Brief —
In the material below, the lines to repeat exactly run from the one containing "вых Клиентов. Для этого в настройках" to the very last line, both included.

Source data —

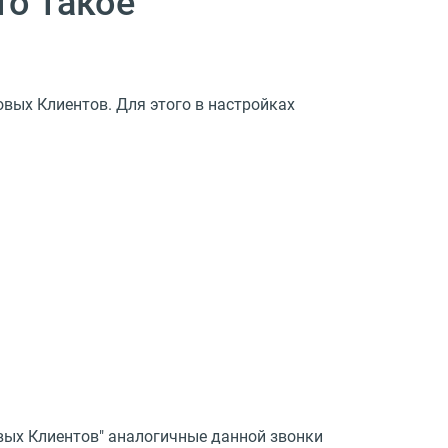
то такое
вых Клиентов. Для этого в настройках
овых Клиентов" аналогичные данной звонки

Answer for the task —
вых Клиентов. Для этого в настройках
овых Клиентов" аналогичные данной звонки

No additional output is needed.